La comédie romantique, le film de zombie, le thriller, l’humour trash… Difficile de coller une étiquette au versatile Danny Boyle, capable du meilleur (Une vie moins ordinaire, Trainspotting, 28 jours plus tard) comme du pire (La Plage). Avec Sunshine, le réalisateur s’attaque à la SF. Mais trop de références étouffent son talent de trublion…
Nous sommes à la fin des temps, et la Terre ressemble à un paysage de Jørn Riel. Mandatés par une humanité moribonde, une troupe de scientifiques conduit vers le soleil le vaisseau Icare II, afin de relancer le cœur de l’étoile avec une bombe gigantesque. Alors qu’ils entrent dans la zone de non-communication avec la Terre, ils rencontrent un écho fantôme du vaisseau qui les a précédés, Icare I. Doivent-ils se dérouter pour comprendre le mystère de sa disparition, et surtout, que trouveront-ils sur place ?
Danny Boyle a vu 2001, L’Odyssée de l’espace, Solaris (l’original de Tarkovski comme le remake – sous-estimé – de Soderbergh), Alien… Le réalisateur connaît bien ses références, et heureusement pour lui, nous aussi. Car Sunshine fonctionne avant tout sur ses références et sur le plaisir manifeste que le réalisateur prend à citer ses aînés. La valse tragiquement élégante d’un membre de l’équipage qui se perd dans l’espace, l’I.A. du vaisseau doué de parole et presque de raison, la présence – réelle ou fantasmée – d’un intrus à bord, la fascination induite par les couleurs venues des cieux… Une bonne partie du film repose sur ces hommages très appuyés.
Fort heureusement, Sunshine existe aussi par lui-même. Il s’articule principalement autour de la présence d’une divinité. Synonyme de mort (pour les passagers) comme de résurrection (pour les humains restés sur Terre) ; objet d’une fascination qui mêle l’amour, le respect et la peur (un membre d’équipage se brûle lentement en le contemplant), le soleil se dresse, tel une épée de Damoclès, au-dessus de l’équipage du vaisseau Icare II, le bien-nommé. Ambassadeurs d’une science terriblement avancée, les membres de l’équipage sont aussi sujets à des crises de mysticisme toujours plus intenses, à tel point que la menace de voir l’un ou l’autre se métamorphoser en prophète ou en martyr est toujours plus présente. Mais le besoin d’une divinité absolue est présent chez chacun, sous différentes formes. L’une révère son jardin, destiné à entretenir l’oxygène du vaisseau, l’autre tentera de protéger l’ordinateur de bord au prix de sa vie. Boyle et son scénariste Alex Garland jouent habilement du huis-clos pour illustrer la dichotomie au fond de ces humains futurs : qui, d’une science divine, ou de la divinité elle-même, est la plus rassurante ?
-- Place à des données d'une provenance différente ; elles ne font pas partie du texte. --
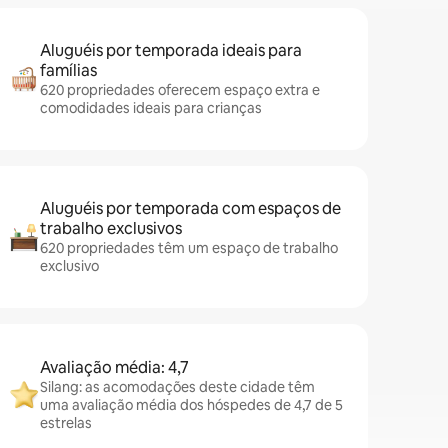
Aluguéis por temporada ideais para
famílias
620 propriedades oferecem espaço extra e
comodidades ideais para crianças
Aluguéis por temporada com espaços de
trabalho exclusivos
620 propriedades têm um espaço de trabalho
exclusivo
Avaliação média: 4,7
Silang: as acomodações deste cidade têm
uma avaliação média dos hóspedes de 4,7 de 5
estrelas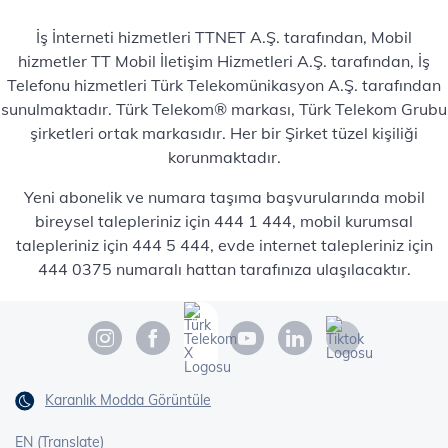
İş İnterneti hizmetleri TTNET A.Ş. tarafından, Mobil
hizmetler TT Mobil İletişim Hizmetleri A.Ş. tarafından, İş
Telefonu hizmetleri Türk Telekomünikasyon A.Ş. tarafından
sunulmaktadır. Türk Telekom® markası, Türk Telekom Grubu
şirketleri ortak markasıdır. Her bir Şirket tüzel kişiliği
korunmaktadır.
Yeni abonelik ve numara taşıma başvurularında mobil
bireysel talepleriniz için 444 1 444, mobil kurumsal
talepleriniz için 444 5 444, evde internet talepleriniz için
444 0375 numaralı hattan tarafınıza ulaşılacaktır.
Karanlık Modda Görüntüle
EN (Translate)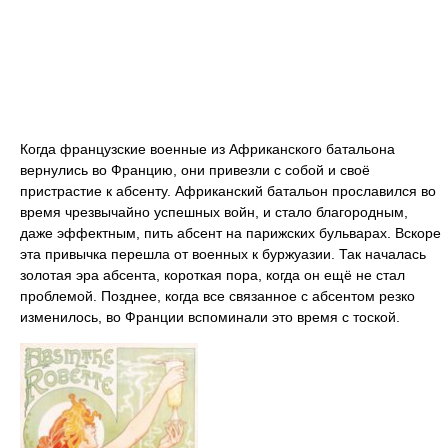
Когда французские военные из Африканского батальона
вернулись во Францию, они привезли с собой и своё
пристрастие к абсенту. Африканский батальон прославился во
время чрезвычайно успешных войн, и стало благородным,
даже эффектным, пить абсент на парижских бульварах. Вскоре
эта привычка перешла от военных к буржуазии. Так началась
золотая эра абсента, короткая пора, когда он ещё не стал
проблемой. Позднее, когда все связанное с абсентом резко
изменилось, во Франции вспоминали это время с тоской.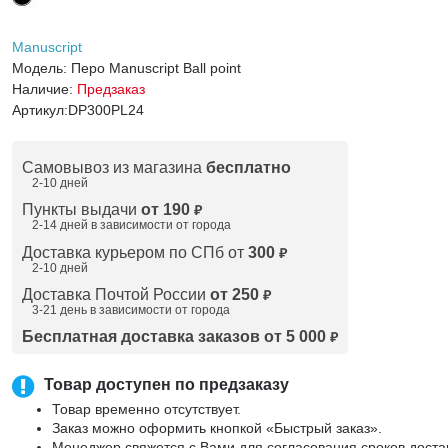
Manuscript
Модель:
Перо Manuscript Ball point
Наличие:
Предзаказ
Артикул:
DP300PL24
Самовывоз из магазина
бесплатно
2-10 дней
Пункты выдачи
от 190
₽
2-14 дней в зависимости от
города
Доставка курьером по СПб от
300
₽
2-10 дней
Доставка Почтой России
от 250
₽
3-21 день в зависимости от города
Бесплатная доставка заказов от 5 000
₽
Товар доступен по предзаказу
Товар временно отсутствует.
Заказ можно оформить кнопкой «Быстрый заказ».
Менеджер свяжется с Вами для согласования сроков доста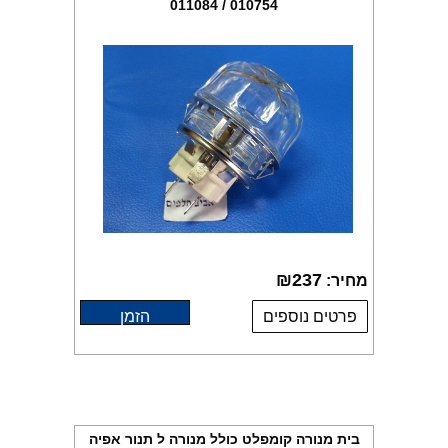
010754 / 011084
₪
237
מחיר:
פרטים נוספים
הזמן
בית מנורה קומפלט כולל מנורה ל תנור אפיה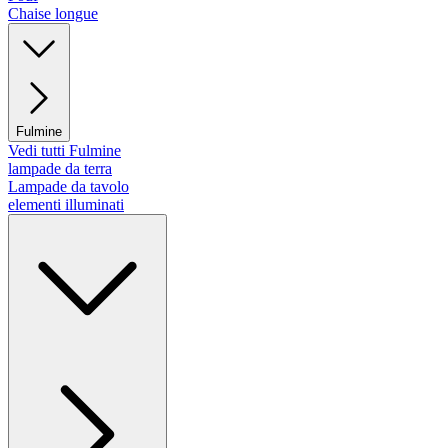
Chaise longue
Fulmine
Vedi tutti Fulmine
lampade da terra
Lampade da tavolo
elementi illuminati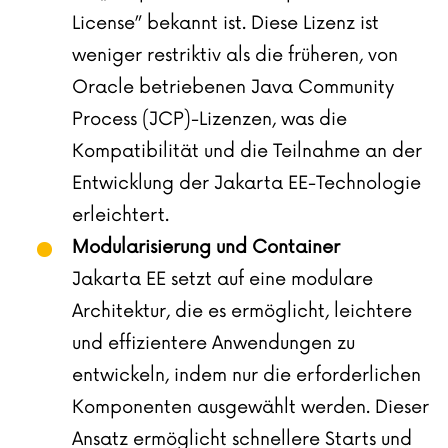
License” bekannt ist. Diese Lizenz ist
weniger restriktiv als die früheren, von
Oracle betriebenen Java Community
Process (JCP)-Lizenzen, was die
Kompatibilität und die Teilnahme an der
Entwicklung der Jakarta EE-Technologie
erleichtert.
Modularisierung und Container
Jakarta EE setzt auf eine modulare
Architektur, die es ermöglicht, leichtere
und effizientere Anwendungen zu
entwickeln, indem nur die erforderlichen
Komponenten ausgewählt werden. Dieser
Ansatz ermöglicht schnellere Starts und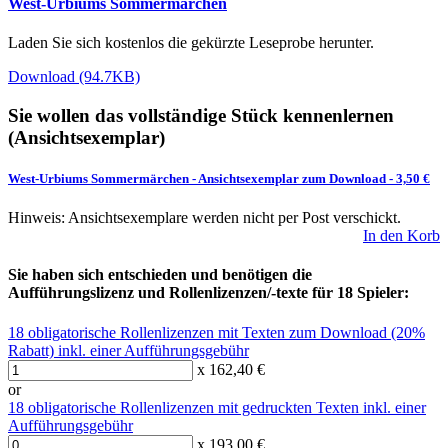
West-Urbiums Sommermärchen
Laden Sie sich kostenlos die gekürzte Leseprobe herunter.
Download (94.7KB)
Sie wollen das vollständige Stück kennenlernen
(Ansichtsexemplar)
West-Urbiums Sommermärchen
-
Ansichtsexemplar zum Download
- 3,50 €
Hinweis: Ansichtsexemplare werden nicht per Post verschickt.
In den Korb
Sie haben sich entschieden und benötigen die
Aufführungslizenz und Rollenlizenzen/-texte für 18 Spieler:
18 obligatorische Rollenlizenzen mit Texten zum Download (20%
Rabatt) inkl. einer Aufführungsgebühr
x 162,40 €
or
18 obligatorische Rollenlizenzen mit gedruckten Texten inkl. einer
Aufführungsgebühr
x 193,00 €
Cette tension permet à Boyle de faire efficacement avancer son récit, dès que les contraintes propres au huis-clos s’installent. Après une première partie trop sage (avec de loooongs plans sur le vaisseau qui nous font presque croire que ce n’est pas un effet numérique), la seconde partie alterne des cadrages traditionnels au rythme sage, avec un montage beaucoup plus nerveux, parfois étourdissant. Mais là où les séquences de combat de Batman Begins suscitaient un sourire indulgent par leur maniérisme maladroit, Danny Boyle préfère reprendre le style de son éprouvant 28 jours plus tard pour mettre en scène les séquences de stress, avec une remarquable efficacité, servie par des acteurs judicieusement utilisés. Virevoltant entre ses protagonistes (dont un majestueux Hiroyuki Sanada et l’indispensable, bien qu’un peu atone, Cillian Murphy), Boyle multiplie les narrations au fil des coursives de son gigantesque vaisseau, dans une tentative de se servir au mieux de l’espace qui lui est imparti.
Finalement, Sunshine fait long feu. Les intentions de Boyle sont bonnes, mais le cinéaste, qui a prouvé un talent certain dans ses films antérieurs, semble ne pas savoir se dépêtrer des hommages qu’il adresse à ses grandes références de la SF. Sunshine reste un film intéressant, une tentative de lier le mysticisme inhérent à son genre à l’efficacité, sans déraper dans la direction d’un kitsch rococo à la The Fountain. En tournant le dos à son indépendance et à son originalité, Danny Boyle offre une œuvre acceptable, mais aucunement digne de ce que ses films précédents auraient pu laisser espérer.